● **Requirement**:
Could you print exactly the lines from the one that contains "Mask 'left iliac" to the end of the data, both ends included, and nothing else? Skip the pictures.

● **Stored items**:

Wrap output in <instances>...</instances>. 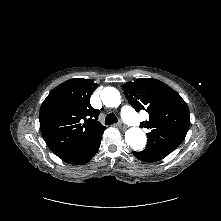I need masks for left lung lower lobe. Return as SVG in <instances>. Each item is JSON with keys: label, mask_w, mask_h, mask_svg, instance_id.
Masks as SVG:
<instances>
[{"label": "left lung lower lobe", "mask_w": 221, "mask_h": 221, "mask_svg": "<svg viewBox=\"0 0 221 221\" xmlns=\"http://www.w3.org/2000/svg\"><path fill=\"white\" fill-rule=\"evenodd\" d=\"M133 155L144 162H156L167 156V154H162L154 151L143 150L140 152H133Z\"/></svg>", "instance_id": "0a47b994"}]
</instances>
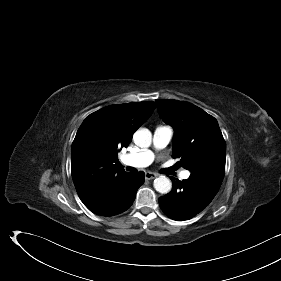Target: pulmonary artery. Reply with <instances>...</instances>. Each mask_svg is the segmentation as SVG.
Returning <instances> with one entry per match:
<instances>
[{
	"mask_svg": "<svg viewBox=\"0 0 281 281\" xmlns=\"http://www.w3.org/2000/svg\"><path fill=\"white\" fill-rule=\"evenodd\" d=\"M174 131L172 127L167 125H159L153 132V150L158 151L165 148L171 141ZM151 149H143L138 152L127 154L122 157V161L134 167H146L154 160V151ZM189 171H183L180 174L181 179H188Z\"/></svg>",
	"mask_w": 281,
	"mask_h": 281,
	"instance_id": "1",
	"label": "pulmonary artery"
}]
</instances>
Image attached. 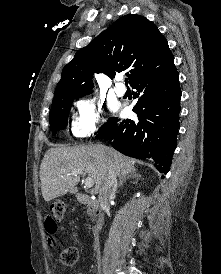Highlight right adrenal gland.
Listing matches in <instances>:
<instances>
[{
	"mask_svg": "<svg viewBox=\"0 0 221 274\" xmlns=\"http://www.w3.org/2000/svg\"><path fill=\"white\" fill-rule=\"evenodd\" d=\"M139 177H141V176L139 174L134 173V172L130 175L121 176L118 187H122L123 183L128 179H136V178H139Z\"/></svg>",
	"mask_w": 221,
	"mask_h": 274,
	"instance_id": "right-adrenal-gland-1",
	"label": "right adrenal gland"
}]
</instances>
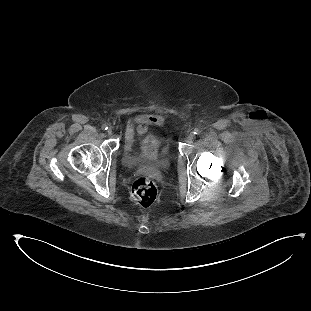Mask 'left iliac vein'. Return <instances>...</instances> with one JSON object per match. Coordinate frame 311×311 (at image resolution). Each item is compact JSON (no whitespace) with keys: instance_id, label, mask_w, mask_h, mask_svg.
<instances>
[{"instance_id":"obj_1","label":"left iliac vein","mask_w":311,"mask_h":311,"mask_svg":"<svg viewBox=\"0 0 311 311\" xmlns=\"http://www.w3.org/2000/svg\"><path fill=\"white\" fill-rule=\"evenodd\" d=\"M195 138V135L193 132H191L189 135H188V140H193Z\"/></svg>"}]
</instances>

● **Answer section**:
Mask 'left iliac vein'. Return <instances>...</instances> with one JSON object per match. Coordinate frame 311×311 (at image resolution). Each item is compact JSON (no whitespace) with keys: instance_id, label, mask_w, mask_h, mask_svg.
<instances>
[{"instance_id":"obj_1","label":"left iliac vein","mask_w":311,"mask_h":311,"mask_svg":"<svg viewBox=\"0 0 311 311\" xmlns=\"http://www.w3.org/2000/svg\"><path fill=\"white\" fill-rule=\"evenodd\" d=\"M195 138V135L193 132H191L189 135H188V140H193Z\"/></svg>"}]
</instances>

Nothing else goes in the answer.